Comprehensive campaign targets all age groups
The campaign to introduce and raise awareness of fishing and aquaculture products will be diverse, long-term, and nationwide. It will target different age groups (e.g. children, teenagers, pregnant women, elderly people) using channels and methods suitable for each group. The state will promote a generic message, that should, however, comply with various recommendations from the fields of food safety and food science, such as the balanced food pyramid, and take into consideration the seasonal nature of fish resources in the region. The campaign will promote fish consumption in general, without focusing on specific trademarks, producers, or areas of origin.
The idea is that everyone involved in the fisheries sector, from fishermen to cafés and stores, will be inspired by the campaign. The campaign is counting on good ideas from the representative organisations, fishermen, producers, and retailers on how to offer the products to better satisfy the expected increase in demand. The campaign, which will draw attention to the existence and value of fish, is expected to benefit the reputation and financial indicators of the companies cooperating with the campaign independently. The campaign will be funded by the European Maritime and Fisheries Fund (EMFF) for 2014–2020.
Chefs inspire children to prepare food
For many years, the Ministry of Rural Affairs has been involved with educational projects designed for children with the aim of introducing them to the path food takes from nature to the dining table. As the majority of the population now lives in cities, many children have no connections with rural life and therefore also no idea of how food is produced. Due to the accelerating pace of life, people are increasingly consuming storebought, ready-made meals and less and less time is spent in the kitchen preparing and eating food together with the family. In order to change these behavioural patterns and increase the awareness of food among children, the consumers of the future, they must be involved as early as possible. The so-called hands-on method is the most efficient way to achieve this purpose.
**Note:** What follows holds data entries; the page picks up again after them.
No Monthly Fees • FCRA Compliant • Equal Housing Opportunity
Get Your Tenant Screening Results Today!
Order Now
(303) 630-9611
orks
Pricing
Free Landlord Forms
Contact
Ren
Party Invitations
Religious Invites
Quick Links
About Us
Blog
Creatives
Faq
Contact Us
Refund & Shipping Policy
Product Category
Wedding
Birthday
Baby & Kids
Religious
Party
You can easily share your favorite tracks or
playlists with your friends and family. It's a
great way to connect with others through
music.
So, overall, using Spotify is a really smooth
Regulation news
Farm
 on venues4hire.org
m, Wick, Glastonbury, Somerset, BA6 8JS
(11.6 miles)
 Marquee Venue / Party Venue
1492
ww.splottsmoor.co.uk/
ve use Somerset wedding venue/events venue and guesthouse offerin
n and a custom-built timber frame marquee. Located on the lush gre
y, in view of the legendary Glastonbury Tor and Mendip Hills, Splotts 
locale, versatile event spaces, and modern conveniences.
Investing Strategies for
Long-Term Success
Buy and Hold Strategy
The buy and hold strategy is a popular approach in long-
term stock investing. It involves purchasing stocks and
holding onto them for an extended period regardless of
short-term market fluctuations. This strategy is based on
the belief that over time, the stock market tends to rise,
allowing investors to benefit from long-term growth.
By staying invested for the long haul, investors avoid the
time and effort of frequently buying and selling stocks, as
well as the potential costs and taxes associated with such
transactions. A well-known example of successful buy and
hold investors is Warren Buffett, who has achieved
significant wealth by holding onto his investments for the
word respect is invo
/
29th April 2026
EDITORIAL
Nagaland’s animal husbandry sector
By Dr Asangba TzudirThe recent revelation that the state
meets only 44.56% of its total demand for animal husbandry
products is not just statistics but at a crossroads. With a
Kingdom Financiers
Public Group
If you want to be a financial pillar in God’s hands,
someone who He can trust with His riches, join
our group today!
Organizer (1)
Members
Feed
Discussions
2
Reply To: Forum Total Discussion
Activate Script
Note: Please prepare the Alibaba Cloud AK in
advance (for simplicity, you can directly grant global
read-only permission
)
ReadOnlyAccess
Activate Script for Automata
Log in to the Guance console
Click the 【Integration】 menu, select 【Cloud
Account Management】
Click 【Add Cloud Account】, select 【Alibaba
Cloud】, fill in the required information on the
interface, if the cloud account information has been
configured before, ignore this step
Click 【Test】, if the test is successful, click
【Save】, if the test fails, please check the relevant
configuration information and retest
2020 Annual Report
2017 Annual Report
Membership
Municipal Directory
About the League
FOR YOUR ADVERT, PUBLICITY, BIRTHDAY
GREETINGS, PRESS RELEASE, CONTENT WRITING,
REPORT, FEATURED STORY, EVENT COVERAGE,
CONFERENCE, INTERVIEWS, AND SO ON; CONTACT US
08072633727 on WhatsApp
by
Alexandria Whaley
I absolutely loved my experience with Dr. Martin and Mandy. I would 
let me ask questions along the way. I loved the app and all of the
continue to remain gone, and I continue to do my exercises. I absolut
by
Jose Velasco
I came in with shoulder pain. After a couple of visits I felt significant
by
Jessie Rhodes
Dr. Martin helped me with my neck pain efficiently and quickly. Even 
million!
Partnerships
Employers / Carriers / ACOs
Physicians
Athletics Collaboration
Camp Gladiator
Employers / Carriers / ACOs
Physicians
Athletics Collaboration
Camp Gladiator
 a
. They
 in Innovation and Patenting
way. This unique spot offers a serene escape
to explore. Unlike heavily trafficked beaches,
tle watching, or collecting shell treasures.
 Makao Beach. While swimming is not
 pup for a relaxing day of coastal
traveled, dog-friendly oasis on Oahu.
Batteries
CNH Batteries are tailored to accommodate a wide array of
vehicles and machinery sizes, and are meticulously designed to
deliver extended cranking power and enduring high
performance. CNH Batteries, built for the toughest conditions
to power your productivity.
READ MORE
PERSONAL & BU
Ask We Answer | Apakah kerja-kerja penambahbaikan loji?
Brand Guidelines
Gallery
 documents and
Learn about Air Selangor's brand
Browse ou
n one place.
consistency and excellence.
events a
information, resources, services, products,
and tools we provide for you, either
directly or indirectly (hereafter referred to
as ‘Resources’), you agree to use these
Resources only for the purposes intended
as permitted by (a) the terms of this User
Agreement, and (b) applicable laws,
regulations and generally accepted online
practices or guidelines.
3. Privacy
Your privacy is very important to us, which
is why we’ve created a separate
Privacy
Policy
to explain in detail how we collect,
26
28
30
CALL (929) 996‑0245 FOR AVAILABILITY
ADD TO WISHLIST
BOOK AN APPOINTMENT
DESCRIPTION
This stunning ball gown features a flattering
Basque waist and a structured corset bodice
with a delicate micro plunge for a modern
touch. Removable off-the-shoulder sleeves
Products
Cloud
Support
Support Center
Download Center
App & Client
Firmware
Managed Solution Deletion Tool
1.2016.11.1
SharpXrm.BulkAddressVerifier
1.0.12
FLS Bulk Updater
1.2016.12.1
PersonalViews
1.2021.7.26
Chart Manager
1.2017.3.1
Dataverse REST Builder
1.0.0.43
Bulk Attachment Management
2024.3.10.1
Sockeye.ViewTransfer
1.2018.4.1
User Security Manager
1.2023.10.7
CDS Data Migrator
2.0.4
In 2019, the Ministry of Rural Affairs launched the “Chefs at Schools” pilot project supported by the European Maritime and Fisheries Fund (EMFF) 2014–2020 with the aim of invigorating the cooking lessons taught at schools, to draw attention to the story of local food and the vocation of a cook, and to teach children to value food prepared by them. The project was implemented in cooperation with the Estonian Association of Chefs and it consisted of two stages. The Ministry of Rural Affairs also plans to continue to contribute to the promotion of fish dishes at educational institutions.
Hands-on projects for school children generates much interest
First, study materials were produced in cooperation with top restaurant chefs. A collection of recipes appropriate for children were put together with videos teaching children how to prepare food as well as printable materials for teachers. The National Institute for Health Development was also involved to ensure that the recipes selected were compliant with the principles of healthy eating. In the second stage of the project, the chefs visited schools and gave cooking lessons. In addition to preparing food, special attention was also paid to safety at work and the local food culture. In the autumn of 2019, 43 chefs visited one hundred Estonian schools; a total of 2,348 children were able to take part in the classes within the framework of the pilot project.
As schools were very interested in the project, the Ministry of Rural Affairs saw this as a good opportunity to promote preparations made with fish as well, and some of the lessons were dedicated to popularising these dishes in particular. The feedback received from the schools after the project was positive. Crispy fish bites made of oven-baked codfish fillet were announced as one of the children’s favourite recipes. A children’s video competition was also organised as a follow-up activity, for which children had to prepare a dish and film a video of the process. The grand prize was a visit to a chef at their restaurant, cook a meal and eat it together. The project is a good opportunity for schools for diversifying their curricula, creating practical connections between real life and subjects taught at school, and drawing attention to vocational training,
i.e. popularising the skills of a cook. The zeal of chefs can inspire students and teachers alike.